___ Data shown ___

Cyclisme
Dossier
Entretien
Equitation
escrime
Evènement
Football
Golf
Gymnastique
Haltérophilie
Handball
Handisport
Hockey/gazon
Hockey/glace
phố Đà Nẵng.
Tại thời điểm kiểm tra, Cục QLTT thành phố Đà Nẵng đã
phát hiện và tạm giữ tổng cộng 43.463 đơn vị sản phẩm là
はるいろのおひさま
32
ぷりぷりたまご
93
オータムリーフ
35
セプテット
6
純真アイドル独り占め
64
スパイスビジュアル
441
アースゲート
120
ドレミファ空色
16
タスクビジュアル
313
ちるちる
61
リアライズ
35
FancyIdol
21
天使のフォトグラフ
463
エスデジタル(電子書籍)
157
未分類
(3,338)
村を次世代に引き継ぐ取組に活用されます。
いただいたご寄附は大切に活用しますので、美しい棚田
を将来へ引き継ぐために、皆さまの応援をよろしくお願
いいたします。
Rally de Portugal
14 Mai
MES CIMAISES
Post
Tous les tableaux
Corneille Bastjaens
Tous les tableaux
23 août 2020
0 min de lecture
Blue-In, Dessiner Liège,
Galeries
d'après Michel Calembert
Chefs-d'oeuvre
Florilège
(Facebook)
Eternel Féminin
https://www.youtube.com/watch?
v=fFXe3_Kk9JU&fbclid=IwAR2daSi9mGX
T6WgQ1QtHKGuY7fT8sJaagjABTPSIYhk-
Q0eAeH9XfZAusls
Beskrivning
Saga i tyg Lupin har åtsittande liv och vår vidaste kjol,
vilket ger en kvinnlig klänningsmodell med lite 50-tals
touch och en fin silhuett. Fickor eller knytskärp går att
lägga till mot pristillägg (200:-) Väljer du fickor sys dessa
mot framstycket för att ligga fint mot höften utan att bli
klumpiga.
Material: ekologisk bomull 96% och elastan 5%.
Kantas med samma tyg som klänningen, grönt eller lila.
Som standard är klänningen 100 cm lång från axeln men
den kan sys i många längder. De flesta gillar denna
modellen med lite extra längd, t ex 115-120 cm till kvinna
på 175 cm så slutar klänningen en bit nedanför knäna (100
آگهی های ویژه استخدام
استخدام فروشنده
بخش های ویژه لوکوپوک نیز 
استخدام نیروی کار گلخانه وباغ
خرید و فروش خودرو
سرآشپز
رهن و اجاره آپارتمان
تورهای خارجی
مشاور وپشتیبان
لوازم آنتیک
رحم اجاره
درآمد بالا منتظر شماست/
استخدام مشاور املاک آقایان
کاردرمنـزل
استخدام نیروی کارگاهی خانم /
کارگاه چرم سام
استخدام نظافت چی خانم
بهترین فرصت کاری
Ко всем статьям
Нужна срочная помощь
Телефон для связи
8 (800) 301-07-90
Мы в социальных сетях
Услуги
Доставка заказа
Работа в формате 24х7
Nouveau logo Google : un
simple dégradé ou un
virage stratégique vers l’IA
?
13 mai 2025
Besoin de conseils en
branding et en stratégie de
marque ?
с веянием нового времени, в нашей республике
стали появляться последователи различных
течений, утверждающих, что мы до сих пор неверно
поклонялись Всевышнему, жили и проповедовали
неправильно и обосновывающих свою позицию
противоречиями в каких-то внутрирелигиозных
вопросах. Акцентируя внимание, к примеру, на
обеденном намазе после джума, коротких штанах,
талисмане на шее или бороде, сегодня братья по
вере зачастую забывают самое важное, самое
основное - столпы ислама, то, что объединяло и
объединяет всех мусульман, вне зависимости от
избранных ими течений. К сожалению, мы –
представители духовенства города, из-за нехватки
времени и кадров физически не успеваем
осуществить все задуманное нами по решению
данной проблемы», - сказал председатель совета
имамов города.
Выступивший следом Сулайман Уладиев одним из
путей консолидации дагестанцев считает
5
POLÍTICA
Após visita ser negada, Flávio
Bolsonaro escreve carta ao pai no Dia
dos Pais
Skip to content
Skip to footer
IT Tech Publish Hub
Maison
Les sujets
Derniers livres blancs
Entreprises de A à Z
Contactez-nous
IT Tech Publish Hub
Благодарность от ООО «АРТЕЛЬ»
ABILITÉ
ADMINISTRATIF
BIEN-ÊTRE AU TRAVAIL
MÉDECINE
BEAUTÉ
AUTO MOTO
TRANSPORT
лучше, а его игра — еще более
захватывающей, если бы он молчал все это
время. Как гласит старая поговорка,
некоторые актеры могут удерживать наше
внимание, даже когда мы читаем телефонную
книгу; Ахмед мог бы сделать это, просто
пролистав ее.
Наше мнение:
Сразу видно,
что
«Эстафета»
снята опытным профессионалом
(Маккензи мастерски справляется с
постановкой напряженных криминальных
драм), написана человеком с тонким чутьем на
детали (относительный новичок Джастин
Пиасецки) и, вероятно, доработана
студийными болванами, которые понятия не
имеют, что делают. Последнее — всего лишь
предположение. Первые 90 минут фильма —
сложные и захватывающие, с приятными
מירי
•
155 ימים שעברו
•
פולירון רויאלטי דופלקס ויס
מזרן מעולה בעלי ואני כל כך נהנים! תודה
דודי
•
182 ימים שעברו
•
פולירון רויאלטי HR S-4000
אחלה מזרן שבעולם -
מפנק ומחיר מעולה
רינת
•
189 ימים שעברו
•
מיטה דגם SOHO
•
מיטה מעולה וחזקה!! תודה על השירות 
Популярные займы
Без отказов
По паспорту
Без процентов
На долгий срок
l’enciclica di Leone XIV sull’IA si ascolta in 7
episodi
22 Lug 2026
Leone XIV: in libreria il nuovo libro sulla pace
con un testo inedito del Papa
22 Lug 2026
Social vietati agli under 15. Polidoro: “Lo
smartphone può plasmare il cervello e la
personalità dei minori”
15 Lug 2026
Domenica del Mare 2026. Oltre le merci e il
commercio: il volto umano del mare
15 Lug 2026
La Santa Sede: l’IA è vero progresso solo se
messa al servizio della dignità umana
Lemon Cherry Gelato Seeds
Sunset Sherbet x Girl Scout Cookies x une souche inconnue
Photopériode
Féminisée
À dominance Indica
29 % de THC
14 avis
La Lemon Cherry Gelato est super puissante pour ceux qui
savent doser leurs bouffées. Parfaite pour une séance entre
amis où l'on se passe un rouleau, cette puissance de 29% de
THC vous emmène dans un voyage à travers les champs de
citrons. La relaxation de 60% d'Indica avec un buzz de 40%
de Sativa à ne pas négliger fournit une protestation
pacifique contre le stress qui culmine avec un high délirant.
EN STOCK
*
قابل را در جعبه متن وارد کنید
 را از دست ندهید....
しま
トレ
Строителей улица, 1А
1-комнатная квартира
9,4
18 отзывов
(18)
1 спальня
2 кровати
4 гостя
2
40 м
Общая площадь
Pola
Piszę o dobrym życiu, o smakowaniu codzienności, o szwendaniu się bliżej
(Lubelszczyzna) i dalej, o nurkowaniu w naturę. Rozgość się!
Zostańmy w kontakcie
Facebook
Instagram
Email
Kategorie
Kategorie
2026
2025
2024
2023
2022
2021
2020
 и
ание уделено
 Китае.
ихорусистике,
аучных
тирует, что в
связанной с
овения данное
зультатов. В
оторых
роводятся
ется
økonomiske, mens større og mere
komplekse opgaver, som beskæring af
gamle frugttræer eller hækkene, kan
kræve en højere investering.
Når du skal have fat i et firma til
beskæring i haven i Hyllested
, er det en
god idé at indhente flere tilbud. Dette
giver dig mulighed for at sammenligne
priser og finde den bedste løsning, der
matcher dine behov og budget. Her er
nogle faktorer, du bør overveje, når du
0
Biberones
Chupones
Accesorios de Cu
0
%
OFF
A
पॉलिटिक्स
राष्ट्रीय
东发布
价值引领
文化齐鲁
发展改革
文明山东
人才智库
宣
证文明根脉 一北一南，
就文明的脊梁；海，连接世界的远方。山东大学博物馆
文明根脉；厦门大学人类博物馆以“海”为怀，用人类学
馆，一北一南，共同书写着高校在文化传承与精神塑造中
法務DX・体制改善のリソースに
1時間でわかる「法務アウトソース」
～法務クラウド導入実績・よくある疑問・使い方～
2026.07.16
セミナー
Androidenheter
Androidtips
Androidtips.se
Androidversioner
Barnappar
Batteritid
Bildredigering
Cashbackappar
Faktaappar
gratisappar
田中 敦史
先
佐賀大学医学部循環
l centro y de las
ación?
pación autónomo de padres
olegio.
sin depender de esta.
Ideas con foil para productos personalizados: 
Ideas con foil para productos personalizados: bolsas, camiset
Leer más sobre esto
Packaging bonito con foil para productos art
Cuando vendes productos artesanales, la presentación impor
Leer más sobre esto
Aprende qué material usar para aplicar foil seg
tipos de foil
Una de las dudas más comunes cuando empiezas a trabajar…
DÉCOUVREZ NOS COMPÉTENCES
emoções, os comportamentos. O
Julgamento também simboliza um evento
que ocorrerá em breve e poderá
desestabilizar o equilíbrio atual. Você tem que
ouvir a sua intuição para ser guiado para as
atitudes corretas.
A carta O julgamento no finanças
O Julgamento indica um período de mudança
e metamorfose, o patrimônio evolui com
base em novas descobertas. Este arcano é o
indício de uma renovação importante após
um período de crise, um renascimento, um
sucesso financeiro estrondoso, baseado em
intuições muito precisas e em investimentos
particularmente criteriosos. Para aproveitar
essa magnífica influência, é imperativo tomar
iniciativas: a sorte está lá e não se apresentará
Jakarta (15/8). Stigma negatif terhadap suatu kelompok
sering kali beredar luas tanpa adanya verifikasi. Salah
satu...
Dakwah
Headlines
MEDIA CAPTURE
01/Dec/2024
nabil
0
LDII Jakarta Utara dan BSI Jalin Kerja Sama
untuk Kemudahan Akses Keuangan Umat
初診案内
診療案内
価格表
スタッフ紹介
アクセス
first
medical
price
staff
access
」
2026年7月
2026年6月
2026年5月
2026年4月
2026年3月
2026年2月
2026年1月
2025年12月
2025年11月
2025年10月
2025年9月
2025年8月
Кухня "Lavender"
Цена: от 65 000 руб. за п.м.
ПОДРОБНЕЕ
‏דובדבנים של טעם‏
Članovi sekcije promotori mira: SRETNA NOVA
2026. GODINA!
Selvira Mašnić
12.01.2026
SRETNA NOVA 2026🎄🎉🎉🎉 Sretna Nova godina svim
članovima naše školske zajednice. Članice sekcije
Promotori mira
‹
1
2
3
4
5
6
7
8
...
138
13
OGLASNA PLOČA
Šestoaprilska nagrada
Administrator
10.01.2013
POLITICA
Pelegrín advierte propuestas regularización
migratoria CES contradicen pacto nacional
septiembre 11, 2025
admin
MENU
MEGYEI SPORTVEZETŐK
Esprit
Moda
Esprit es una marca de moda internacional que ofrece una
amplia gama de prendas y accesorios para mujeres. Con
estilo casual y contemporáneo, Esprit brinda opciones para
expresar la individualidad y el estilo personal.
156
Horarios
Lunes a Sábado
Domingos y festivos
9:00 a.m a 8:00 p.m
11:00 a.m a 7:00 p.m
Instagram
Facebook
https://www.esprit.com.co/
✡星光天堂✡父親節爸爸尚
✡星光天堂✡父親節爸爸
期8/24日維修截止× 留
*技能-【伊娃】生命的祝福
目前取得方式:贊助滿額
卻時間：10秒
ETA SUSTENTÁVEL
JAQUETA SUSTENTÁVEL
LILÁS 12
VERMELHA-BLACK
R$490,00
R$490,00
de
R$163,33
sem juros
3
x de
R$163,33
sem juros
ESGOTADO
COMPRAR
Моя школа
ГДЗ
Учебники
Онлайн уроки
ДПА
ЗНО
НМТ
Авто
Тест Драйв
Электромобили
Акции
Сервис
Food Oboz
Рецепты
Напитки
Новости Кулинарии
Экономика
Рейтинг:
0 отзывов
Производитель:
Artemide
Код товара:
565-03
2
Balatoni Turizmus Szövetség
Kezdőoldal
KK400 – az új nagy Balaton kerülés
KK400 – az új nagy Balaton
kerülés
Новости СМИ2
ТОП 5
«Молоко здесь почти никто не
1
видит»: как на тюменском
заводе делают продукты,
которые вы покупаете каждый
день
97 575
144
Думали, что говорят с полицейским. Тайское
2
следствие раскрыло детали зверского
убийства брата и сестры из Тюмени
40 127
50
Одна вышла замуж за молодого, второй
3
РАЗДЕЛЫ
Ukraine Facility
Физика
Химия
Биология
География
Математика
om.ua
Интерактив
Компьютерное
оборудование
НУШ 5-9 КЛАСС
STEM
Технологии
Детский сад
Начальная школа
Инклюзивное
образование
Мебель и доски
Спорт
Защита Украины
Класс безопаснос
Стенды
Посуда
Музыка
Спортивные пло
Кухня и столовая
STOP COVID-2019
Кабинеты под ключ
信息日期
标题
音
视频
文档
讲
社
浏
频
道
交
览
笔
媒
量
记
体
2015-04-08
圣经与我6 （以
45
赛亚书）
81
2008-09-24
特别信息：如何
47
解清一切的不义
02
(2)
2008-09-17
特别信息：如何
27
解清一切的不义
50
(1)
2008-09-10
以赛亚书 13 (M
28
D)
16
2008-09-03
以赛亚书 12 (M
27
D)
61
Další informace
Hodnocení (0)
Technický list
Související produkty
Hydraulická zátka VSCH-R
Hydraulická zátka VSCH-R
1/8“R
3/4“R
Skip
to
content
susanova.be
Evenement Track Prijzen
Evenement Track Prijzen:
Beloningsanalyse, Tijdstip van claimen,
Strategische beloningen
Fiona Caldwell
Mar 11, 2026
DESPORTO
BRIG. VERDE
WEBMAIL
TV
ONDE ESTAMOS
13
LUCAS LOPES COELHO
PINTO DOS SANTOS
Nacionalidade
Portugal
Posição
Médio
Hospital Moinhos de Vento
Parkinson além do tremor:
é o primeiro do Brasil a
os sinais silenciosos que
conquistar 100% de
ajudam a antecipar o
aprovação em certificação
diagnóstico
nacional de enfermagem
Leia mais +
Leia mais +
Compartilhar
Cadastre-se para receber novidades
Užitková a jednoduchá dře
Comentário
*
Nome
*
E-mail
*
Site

___

### Aim of the task
Please return every line in the data that includes the string "Nẵng".

### Task solution
phố Đà Nẵng.
Tại thời điểm kiểm tra, Cục QLTT thành phố Đà Nẵng đã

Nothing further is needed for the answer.